Fact: A study published in the March 2014 issue of Human Reproduction followed 401 couples who were trying to conceive. Researchers analyzed two stress biomarkers (alpha-amylase and cortisol) in women and discovered that those with high levels of alpha-amylase were twice as likely to be at risk of infertility. Based on the research, scientists believe stress can contribute to infertility, though it’s not necessarily a direct cause; other factors (like low sperm count and quality) could contribute to it.
Myth: “Special diets can boost your chances of getting pregnant”
Fact: There is no evidence that any specific diet (be it eating pineapple every day or never eating gluten) will increase your chances of success. All of our experts recommend following a healthy, balanced diet full of whole grains, lean protein, and fruits and vegetables to maximize your health and the health of the baby you are trying to conceive through IVF. It’s also important to get enough vitamin D each day. A 2014 study of 335 women found that vitamin D deficiency was possibly related to poor IVF outcomes. There is no single food, however, which will make you conceive
Myth: “There is no hurry to get pregnant! Look at all the women in the news having babies well into their 40’s and even 50’s!”

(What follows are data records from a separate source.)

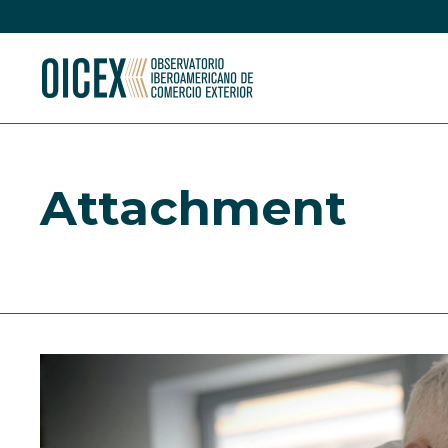
Attachment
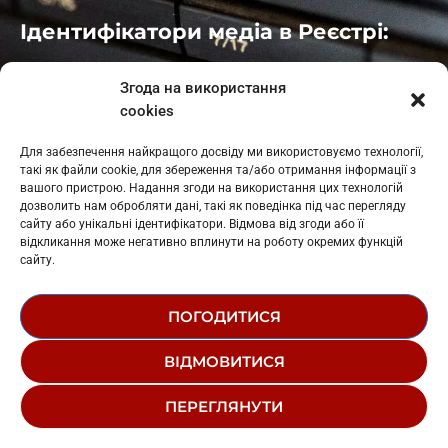
Ідентифікатори медіа в Реєстрі:
Івано-Франківськ
: L11-00661
Згода на використання
Калуш
: L11-01410
cookies
Рогатин
: L11-01801
Яблуниця
: L11-01720
Для забезпечення найкращого досвіду ми використовуємо технології,
Косів: L11-01805
такі як файли cookie, для збереження та/або отримання інформації з
Гарасимів: L11-02274
вашого пристрою. Надання згоди на використання цих технологій
дозволить нам обробляти дані, такі як поведінка під час перегляду
сайту або унікальні ідентифікатори. Відмова від згоди або її
відкликання може негативно вплинути на роботу окремих функцій
сайту.
ПОГОДИТИСЯ
© 1995-2026 РК «ЗАХІДНИЙ ПОЛЮС»
ВІДМОВИТИСЯ
ЛОГОТИП
РЕДАКЦІЙНИЙ СТАТУТ
ПЕРЕГЛЯНУТИ
СТРУКТУРА ВЛАСНОСТІ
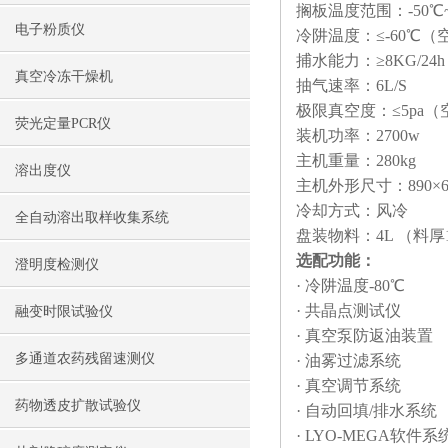
搁板温度范围：-50℃~
电子粉质仪
冷阱温度：≤-60℃（
捕水能力：≥8KG/24h
真空冷冻干燥机
抽气速率：6L/S
极限真空度：≤5pa
荧光定量PCR仪
装机功率：2700w
主机重量：280kg
溶出度仪
主机外形尺寸：890×66
冷却方式：风冷
全自动溶出取样收集系统
盘装物料：4L （料厚
选配功能：
澄明度检测仪
· 冷阱温度-80℃
· 共晶点测试仪
融变时限试验仪
· 真空泵防返油装置
多通道农药残留速测仪
· 油雾过滤系统
· 真空调节系统
药物透皮扩散试验仪
· 自动回填/排水系统
· LYO-MEGA软件系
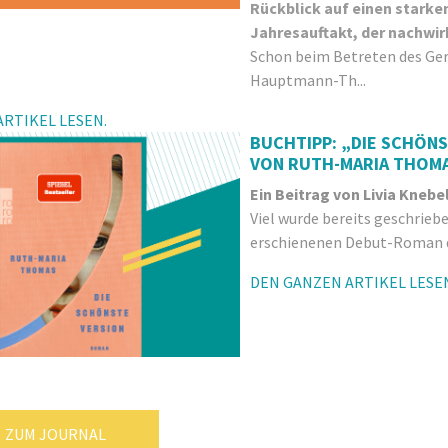
Rückblick auf einen starke
Jahresauftakt, der nachwir
Schon beim Betreten des Ge
Hauptmann-Th...
RTIKEL LESEN.
BUCHTIPP: „DIE SCHÖN
VON RUTH-MARIA THOM
Ein Beitrag von Livia Knebe
Viel wurde bereits geschrieb
erschienenen Debut-Roman d
DEN GANZEN ARTIKEL LESE
ZUM JOURNAL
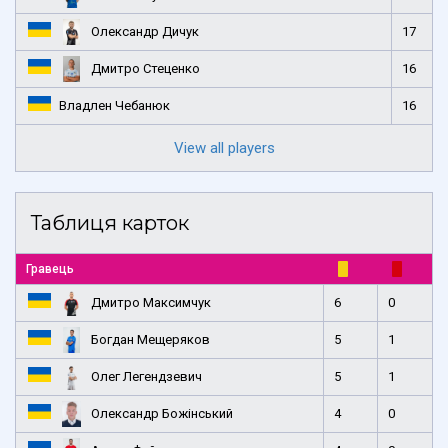
Олександр Дичук
17
Дмитро Стеценко
16
Владлен Чебанюк
16
View all players
Таблиця карток
Гравець
Дмитро Максимчук
6
0
Богдан Мещеряков
5
1
Олег Легендзевич
5
1
Олександр Божінський
4
0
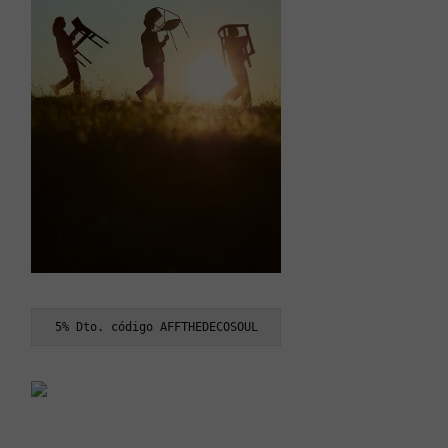
5% Dto. código AFFTHEDECOSOUL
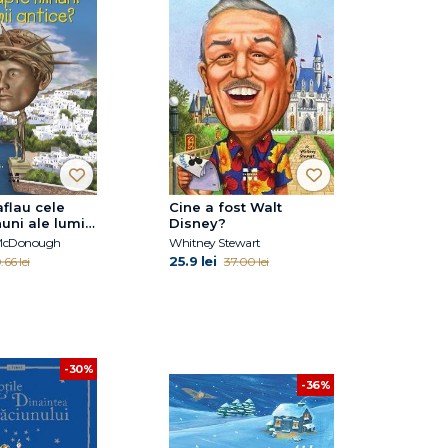
flau cele
Cine a fost Walt
uni ale lumii
Disney?
 McDonough
Whitney Stewart
25.9 lei
.66 lei
37.00 lei
-30%
-36%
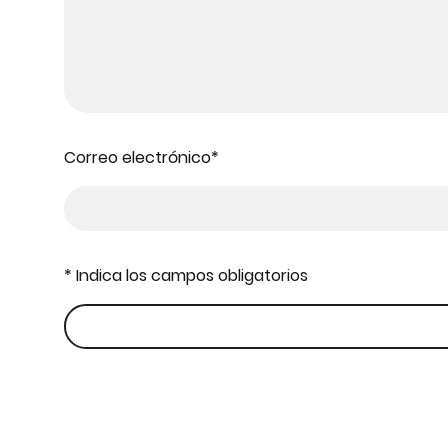
Correo electrónico
*
* Indica los campos obligatorios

Fact: The vast majority of women who become pregnant after their 43rd birthday have used another women’s egg or even adopted an embryo to achieve conception. In addition, there are significant health risks to both the mother and the baby when she is of advanced reproductive age. These facts should not deter a woman from seeking consultation from her gynecologist or a reproductive specialist about her unique situation and potential for success.
Myth: “Wait a year before seeing a doctor.”
Fact: Regardless of whether you want to start or grow your family today or several years down the road, it’s never too early to begin talking to your doctor about your fertility. Particularly if you and your partner are age 35 or older, if you have frequently irregular periods or conditions such as polycystic ovary syndrome (PCOS), if you have had surgery or other conditions that might alter your fertility, or if the male partner has reason to believe he may have a low sperm count, it’s best to talk with your doctor about your options in advance.
IVF LITE or Minimal Stimulation IVF is another method that can be used to help women get pregnant with minimal risks and low cost. IVF LITE is an excellent ART tool, which bridges the gap between Natural Cycle IVF and conventional IVF.
It is most useful for:
-Women with low ovarian reserve (poor responders).
-Women with previous multiple IVF failures.
-Women above the age of 40.
-Women with previous OHSS and PCOS patients (Hyper-responders).
-Women with Endometriosis
What are the advantages of IVF LITE?
IVF LITE advantages over conventional IVF
-A simpler treatment schedule
-Producing fewer eggs but eggs of higher quality
-Patient acceptability of the milder stimulation protocols is better.
-IVF LITE gives pregnancy rates (PRs) comparable with conventional IVF in patients with a normal ovarian reserve.
-IVF LITE gives pregnancy rate much better than conventional IVF in Older patients, patients with previous conventional IVF failures, patients with poor responders and hyper-responders.
-Another advantage of IVF LITE is that it can reduce the multiple pregnancy rate and also cut the risk of ovarian hyperstimulation.